I made a motorcycle carrier that fits a 2" receiver just for carrying a dirt bike for shuttle purposes. It's built heavy duty, I'd part with it for next to nothing but pick up in Ft Collins CO is required.
I can post a pic if anybody is interested.


----------



## pbowman (Feb 24, 2004)

oarboatman said:


> How does your setup work at night? I have a similar setup but wonder about the interference with the headlights.


driving at night is a bit of an issue, the headlights are partially blocked on both vehicles. I have a set of fog lights to mount on the m/c carrier to help some, but just haven't had the chance to do it. but I do drive home in the dark most days and it works ok.


----------



## the_dude (May 31, 2006)

mrkyak said:


> I made a motorcycle carrier that fits a 2" receiver just for carrying a dirt bike for shuttle purposes. It's built heavy duty, I'd part with it for next to nothing but pick up in Ft Collins CO is required.
> I can post a pic if anybody is interested.


I'm in Fort Collins and am interested in that hitch carrier if you still have it. Will it carry a KLR 650?


----------



## seanski06 (Apr 1, 2011)

I almost bought a kdx 200 because of this thread....


----------



## Osseous (Jan 13, 2012)

the_dude said:


> I'm in Fort Collins and am interested in that hitch carrier if you still have it. Will it carry a KLR 650?



Aside from the giant RV M/C carriers, you're going to be pushing the limits of hitch style carriers with a KLR. There is one design that has an added wheel that rides on the ground beneath your bike. That ups the max capacity quite a bit- You're probably going to have to power it up on there, and that's going to be a disaster waiting to happen.


----------



## the_dude (May 31, 2006)

Osseous said:


> Aside from the giant RV M/C carriers, you're going to be pushing the limits of hitch style carriers with a KLR. There is one design that has an added wheel that rides on the ground beneath your bike.

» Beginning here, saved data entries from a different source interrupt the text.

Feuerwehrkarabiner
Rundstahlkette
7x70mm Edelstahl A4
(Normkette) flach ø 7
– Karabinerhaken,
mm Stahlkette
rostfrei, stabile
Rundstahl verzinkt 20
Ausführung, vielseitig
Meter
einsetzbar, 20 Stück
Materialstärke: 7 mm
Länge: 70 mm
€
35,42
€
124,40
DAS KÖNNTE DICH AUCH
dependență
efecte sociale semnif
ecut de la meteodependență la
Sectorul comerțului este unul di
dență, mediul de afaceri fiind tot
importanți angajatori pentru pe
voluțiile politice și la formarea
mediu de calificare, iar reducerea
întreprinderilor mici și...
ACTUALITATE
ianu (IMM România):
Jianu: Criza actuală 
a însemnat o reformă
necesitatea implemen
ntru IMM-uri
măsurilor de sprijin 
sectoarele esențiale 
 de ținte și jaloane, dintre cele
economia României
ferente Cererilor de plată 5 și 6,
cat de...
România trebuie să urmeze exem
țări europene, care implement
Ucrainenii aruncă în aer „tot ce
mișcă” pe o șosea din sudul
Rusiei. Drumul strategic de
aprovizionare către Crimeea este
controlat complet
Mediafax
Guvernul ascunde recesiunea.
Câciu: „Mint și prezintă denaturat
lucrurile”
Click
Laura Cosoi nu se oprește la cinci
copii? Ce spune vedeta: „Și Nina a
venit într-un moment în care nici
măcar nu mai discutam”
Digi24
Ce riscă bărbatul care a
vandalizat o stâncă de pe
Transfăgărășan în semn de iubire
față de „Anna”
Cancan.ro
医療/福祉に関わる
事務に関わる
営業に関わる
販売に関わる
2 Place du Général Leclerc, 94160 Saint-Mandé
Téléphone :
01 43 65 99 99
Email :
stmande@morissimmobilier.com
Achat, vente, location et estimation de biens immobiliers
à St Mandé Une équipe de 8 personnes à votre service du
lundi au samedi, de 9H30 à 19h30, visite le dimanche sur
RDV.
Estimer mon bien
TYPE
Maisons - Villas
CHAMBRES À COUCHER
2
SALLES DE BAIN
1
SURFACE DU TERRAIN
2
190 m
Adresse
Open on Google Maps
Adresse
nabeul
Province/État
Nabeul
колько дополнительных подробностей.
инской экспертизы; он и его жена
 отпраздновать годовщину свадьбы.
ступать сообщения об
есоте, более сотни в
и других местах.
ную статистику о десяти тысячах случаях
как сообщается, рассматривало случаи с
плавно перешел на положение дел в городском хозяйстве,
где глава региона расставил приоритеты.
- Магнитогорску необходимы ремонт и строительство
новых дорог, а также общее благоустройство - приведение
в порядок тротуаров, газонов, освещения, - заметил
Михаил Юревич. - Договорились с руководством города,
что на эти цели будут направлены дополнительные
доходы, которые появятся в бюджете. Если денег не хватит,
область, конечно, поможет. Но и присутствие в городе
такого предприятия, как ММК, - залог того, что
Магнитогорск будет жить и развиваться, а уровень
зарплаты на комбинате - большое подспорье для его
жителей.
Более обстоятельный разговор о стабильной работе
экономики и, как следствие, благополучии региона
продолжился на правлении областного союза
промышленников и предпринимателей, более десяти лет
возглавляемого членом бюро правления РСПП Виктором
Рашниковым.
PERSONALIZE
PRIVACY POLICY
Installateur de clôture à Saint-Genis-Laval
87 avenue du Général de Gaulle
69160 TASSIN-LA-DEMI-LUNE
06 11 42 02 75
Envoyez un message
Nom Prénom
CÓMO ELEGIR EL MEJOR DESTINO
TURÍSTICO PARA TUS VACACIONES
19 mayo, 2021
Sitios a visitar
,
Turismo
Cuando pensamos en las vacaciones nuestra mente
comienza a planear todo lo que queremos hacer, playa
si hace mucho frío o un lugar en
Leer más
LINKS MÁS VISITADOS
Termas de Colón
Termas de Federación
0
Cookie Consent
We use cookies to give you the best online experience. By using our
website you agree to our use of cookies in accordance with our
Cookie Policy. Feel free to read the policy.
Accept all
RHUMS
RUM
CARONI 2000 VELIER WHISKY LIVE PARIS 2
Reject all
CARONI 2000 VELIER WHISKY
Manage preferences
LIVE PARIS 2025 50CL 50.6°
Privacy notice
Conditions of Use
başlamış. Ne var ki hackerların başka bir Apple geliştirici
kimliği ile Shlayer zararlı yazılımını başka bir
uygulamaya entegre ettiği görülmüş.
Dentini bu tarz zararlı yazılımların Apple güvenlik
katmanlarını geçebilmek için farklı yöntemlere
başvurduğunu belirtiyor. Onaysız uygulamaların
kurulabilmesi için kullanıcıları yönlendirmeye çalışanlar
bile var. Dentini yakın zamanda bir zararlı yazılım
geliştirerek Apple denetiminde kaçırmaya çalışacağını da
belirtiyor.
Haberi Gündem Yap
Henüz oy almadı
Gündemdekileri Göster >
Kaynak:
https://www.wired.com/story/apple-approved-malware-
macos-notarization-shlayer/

That ups the max capacity quite a bit- You're probably going to have to power it up on there, and that's going to be a disaster waiting to happen.


It can't weigh much more than that dz 400. I think it's 340/350.


----------



## Osseous (Jan 13, 2012)

the_dude said:


> It can't weigh much more than that dz 400. I think it's 340/350.



DRZ is 262 lbs dry- KLR is 426 Most hitch mounts have a max capacity of 400 lbs- but when you try to load and unload a bike that heavy, you may not want to approach the max weight~ Damned thing would hurt if it fell over on you... and that possibility definitely exists.


----------



## duct tape (Aug 25, 2009)

seanski06 said:


> I almost bought a kdx 200 because of this thread....


Wonderful bike. Jeff Fredette has ridden it to medal in I don't know how many Six Days.


----------